So, you argue that this is a security measure to protect systems that are already compromised with keyloggers? I... see, right... *backs away slowly*

Re:Of course there isn't a problem

[Anonymous Coward]

Worse than that, consider your same scenario where Package X suffers a critical vulnerability, but the sysadmin is on top of it so checks the system to make sure package X is not installed. Then the next day, random user or malicious user, installs package X without the sysadmin knowing.

Re:Users should not get to be root. PERIOD

[Jailbrekr]

That is irrelevent. I suspect that a vast majority of Fedora users use standard non root accounts, and only use root for doing system maintenance or installing packages. To allow a non root user to in essence do root commands without prompting for a password just begs to be exploited. the risks that this default setup exposes far outweigh any benefits that may be gained. Is it really that hard to prepend your command with sudo?

Re:YAY!!!!

[Disgruntled Goats]

And yet when Microsoft included UAC in Windows Vista to address this very complaint they only got lambasted by you same Linux people. What hypocrisy.

Re:Users should not get to be root. PERIOD

[mweather]

What proportion have the admin and a hacker on a remote machine as the same person?

Re:It's obvious

[bmo]

The best rant against the Windows way of doing things from Tom Christiansen:

http://slashdot.org/comments.pl?sid=3291&cid=1395315 [slashdot.org]

No, I don't care that a customer asked for it. Customers are idiots, just like any other user. So what if they pay you? They're still idiots, and it's your professional responsibility to act responsibly, to refuse to go along with their madnesses. The customer is not always right. In fact, they're very often wrong. A physician or a lawyer doesn't do whatever the customer requests, and neither do you. They, meaning the customers or users, simply don't have the background and training;

Truer words were never spoken.

--
BMO

Re:This makes sense

[natehoy]

No, there is a significant difference between "running as Admin" and "installing a signed application without requiring root (Linux's Admin) authority".

The amount of authority granted depends on how many signing authorities you have decided to trust.

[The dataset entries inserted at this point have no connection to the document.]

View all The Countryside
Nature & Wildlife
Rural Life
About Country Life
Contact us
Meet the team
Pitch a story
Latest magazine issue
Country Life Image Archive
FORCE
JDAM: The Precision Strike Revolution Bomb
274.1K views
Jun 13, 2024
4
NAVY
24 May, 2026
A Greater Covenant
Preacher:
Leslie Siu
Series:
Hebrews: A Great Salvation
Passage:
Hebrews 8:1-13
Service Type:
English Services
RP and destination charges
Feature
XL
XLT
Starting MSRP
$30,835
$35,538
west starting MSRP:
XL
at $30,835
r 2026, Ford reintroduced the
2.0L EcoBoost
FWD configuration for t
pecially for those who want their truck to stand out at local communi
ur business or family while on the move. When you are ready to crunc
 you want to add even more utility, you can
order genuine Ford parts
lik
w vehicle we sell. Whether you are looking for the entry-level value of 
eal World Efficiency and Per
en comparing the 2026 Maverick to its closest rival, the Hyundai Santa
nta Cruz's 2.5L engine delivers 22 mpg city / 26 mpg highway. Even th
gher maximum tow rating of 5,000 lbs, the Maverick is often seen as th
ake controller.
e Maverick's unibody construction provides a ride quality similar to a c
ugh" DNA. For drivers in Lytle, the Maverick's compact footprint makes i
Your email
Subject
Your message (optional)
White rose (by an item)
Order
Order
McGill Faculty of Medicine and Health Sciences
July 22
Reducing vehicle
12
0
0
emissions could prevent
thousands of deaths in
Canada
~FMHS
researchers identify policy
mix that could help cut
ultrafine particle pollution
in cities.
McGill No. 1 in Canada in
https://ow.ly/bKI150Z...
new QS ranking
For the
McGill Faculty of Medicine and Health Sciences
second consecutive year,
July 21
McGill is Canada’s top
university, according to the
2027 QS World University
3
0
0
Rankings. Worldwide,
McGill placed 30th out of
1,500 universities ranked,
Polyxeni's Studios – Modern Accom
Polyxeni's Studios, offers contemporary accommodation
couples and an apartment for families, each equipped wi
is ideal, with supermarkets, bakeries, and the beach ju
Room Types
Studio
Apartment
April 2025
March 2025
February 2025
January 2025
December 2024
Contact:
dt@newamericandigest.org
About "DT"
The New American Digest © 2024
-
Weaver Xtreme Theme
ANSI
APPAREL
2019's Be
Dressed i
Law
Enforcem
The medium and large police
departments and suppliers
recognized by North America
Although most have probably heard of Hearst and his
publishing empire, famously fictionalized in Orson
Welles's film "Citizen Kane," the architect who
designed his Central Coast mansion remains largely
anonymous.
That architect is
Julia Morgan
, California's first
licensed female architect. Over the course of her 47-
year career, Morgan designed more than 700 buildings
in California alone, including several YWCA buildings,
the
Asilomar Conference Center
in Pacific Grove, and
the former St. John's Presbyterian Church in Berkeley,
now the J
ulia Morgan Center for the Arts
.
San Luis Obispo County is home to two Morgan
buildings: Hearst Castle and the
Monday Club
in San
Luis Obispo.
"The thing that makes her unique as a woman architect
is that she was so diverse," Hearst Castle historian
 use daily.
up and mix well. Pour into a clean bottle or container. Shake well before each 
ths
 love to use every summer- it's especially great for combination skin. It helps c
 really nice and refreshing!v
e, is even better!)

If you trust only a server under your own control, for example, this could be really useful within an organization to allow users to install company-authorized packages without having to run around and install everything for everyone, while still preventing average users from doing anything to the machine.

I don't agree with this change in RedHat, but it is (fortunately) a policy change and not a programming change. In other words, it's easy for any machine owner to change the policy (which can, by the way, only be done as root) and require that all software installs be done by root only (which was the old default). In my opinion, this default should be changed back, and those people who want to send signed packages out within their organizations can change the policy.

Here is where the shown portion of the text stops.